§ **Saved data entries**

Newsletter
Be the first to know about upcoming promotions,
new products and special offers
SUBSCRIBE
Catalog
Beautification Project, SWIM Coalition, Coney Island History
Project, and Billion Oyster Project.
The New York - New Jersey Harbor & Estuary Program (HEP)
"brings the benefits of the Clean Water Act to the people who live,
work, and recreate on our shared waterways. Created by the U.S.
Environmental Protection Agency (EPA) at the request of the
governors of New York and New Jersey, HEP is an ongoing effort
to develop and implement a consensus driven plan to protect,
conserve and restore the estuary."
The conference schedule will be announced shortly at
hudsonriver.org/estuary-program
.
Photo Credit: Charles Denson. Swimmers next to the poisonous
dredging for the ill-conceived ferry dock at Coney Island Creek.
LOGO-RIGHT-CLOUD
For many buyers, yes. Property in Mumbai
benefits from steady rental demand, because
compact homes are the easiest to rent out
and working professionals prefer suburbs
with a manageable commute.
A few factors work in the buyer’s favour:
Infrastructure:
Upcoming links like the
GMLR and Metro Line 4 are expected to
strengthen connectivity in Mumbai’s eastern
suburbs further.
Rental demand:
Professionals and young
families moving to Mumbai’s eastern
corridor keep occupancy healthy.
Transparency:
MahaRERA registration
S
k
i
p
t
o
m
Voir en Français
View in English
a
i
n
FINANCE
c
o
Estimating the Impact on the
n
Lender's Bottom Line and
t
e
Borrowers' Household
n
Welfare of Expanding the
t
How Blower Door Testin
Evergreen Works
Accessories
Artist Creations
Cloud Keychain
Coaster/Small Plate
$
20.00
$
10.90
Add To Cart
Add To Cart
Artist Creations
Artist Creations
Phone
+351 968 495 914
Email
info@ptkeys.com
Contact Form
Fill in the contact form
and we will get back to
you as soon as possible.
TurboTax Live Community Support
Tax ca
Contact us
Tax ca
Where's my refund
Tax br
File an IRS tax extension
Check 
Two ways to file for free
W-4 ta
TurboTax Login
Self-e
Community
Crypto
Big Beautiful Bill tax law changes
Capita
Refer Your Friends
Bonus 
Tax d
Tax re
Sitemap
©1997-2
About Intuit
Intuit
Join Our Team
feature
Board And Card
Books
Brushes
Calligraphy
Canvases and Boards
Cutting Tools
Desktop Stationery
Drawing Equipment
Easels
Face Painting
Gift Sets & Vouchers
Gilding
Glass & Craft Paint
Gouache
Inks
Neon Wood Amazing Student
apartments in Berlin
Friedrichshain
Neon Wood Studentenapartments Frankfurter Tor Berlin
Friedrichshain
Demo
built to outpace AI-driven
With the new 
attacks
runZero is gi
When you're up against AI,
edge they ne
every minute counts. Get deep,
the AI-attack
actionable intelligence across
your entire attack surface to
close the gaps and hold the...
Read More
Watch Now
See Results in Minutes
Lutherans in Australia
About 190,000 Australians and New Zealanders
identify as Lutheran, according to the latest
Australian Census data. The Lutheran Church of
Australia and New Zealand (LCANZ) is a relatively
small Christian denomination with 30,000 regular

§ **YOUR TASK**
Search the lines above for the string "York", then show every one that has it.

§ **SOLVED EXERCISE**
The New York - New Jersey Harbor & Estuary Program (HEP)
governors of New York and New Jersey, HEP is an ongoing effort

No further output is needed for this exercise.